To be sure, no one expected the Eagles to contend for the postseason this year. A first-year head coach, a rookie quarterback, a young, inexperienced corps of wide receivers, and a questionable secondary defense assured that there would be growing pains. But after the Birds won their first three games, including a 34-3 whitewashing of the perennially contending Pittsburgh Steelers, expectations changed. And they should have.

Even after the bye week when the losses started to mount, the Eagles still played with passion and determination. They remained competitive, beating the then-undefeated Minnesota Vikings, and the NFC South's division-leading Atlanta Falcons. What's more, the Birds could have easily won any of the other four games they played during that period, losing by no more than a touchdown to any of their opponents.

But their performance in the last three losses - Seattle Seahawks (26-15), Green Bay Packers (27-13), and especially Sunday's loss against the Bengals - is unacceptable. Most of the points the Eagles scored in those games were "garbage points," tallied after they no longer had a chance to win.

What's so disturbing is not the fact that they lost those games, but how they lost them.

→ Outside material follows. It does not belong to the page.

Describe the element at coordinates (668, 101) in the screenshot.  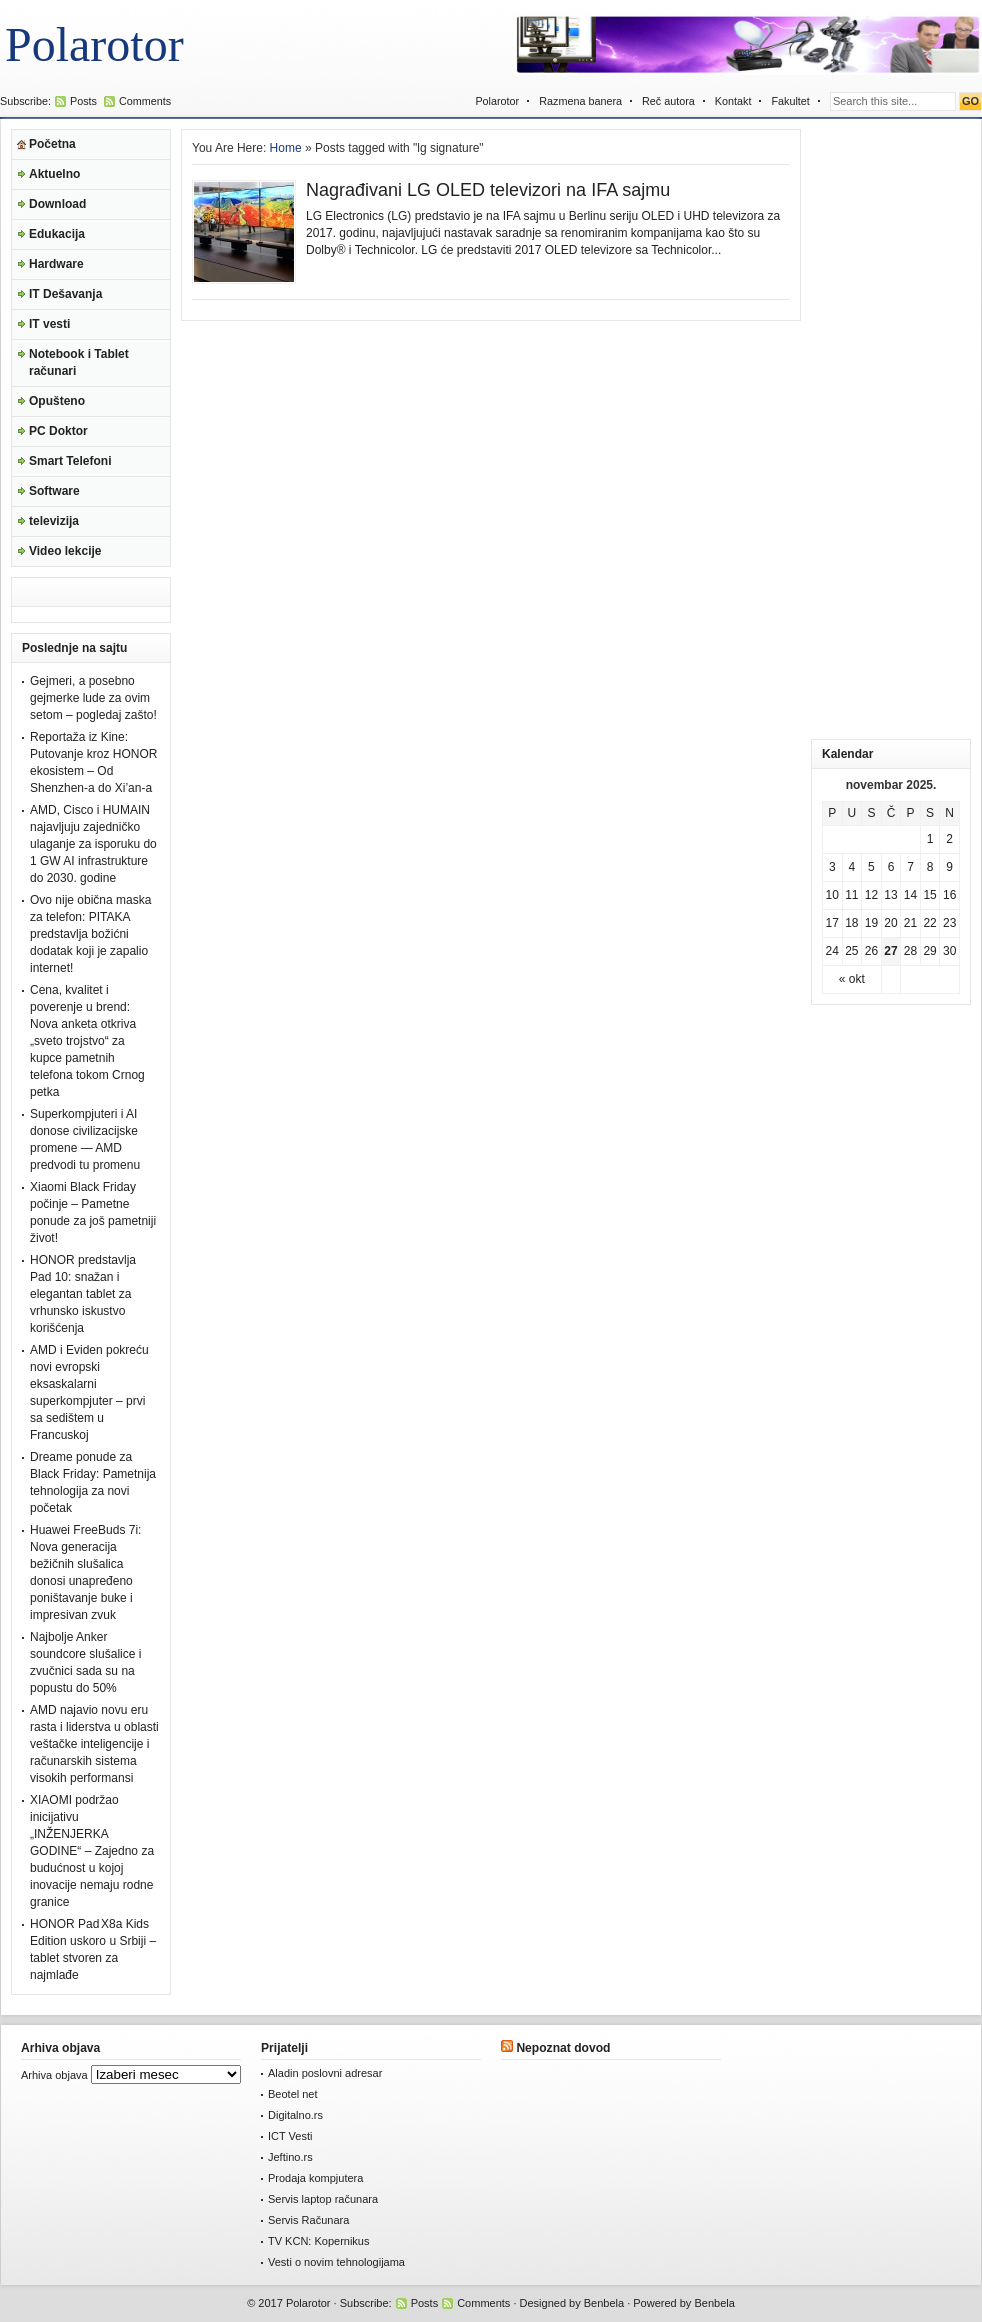 I see `Reč autora` at that location.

Not only did the coaches and the players fail to meet the standard that they set for themselves earlier in the season, but they did so with very little passion, focus, or pride. And that is an insult to the fans because it reflects on us and our city.

The next time Doug Pederson, his coaching staff, and his players don the green, white, and black, they better remember that they all get paid to compete with heart, to win, and to represent this city with some pride.

If not, they just might be out of a job in pro football, and then they'll find out just how hard life really is.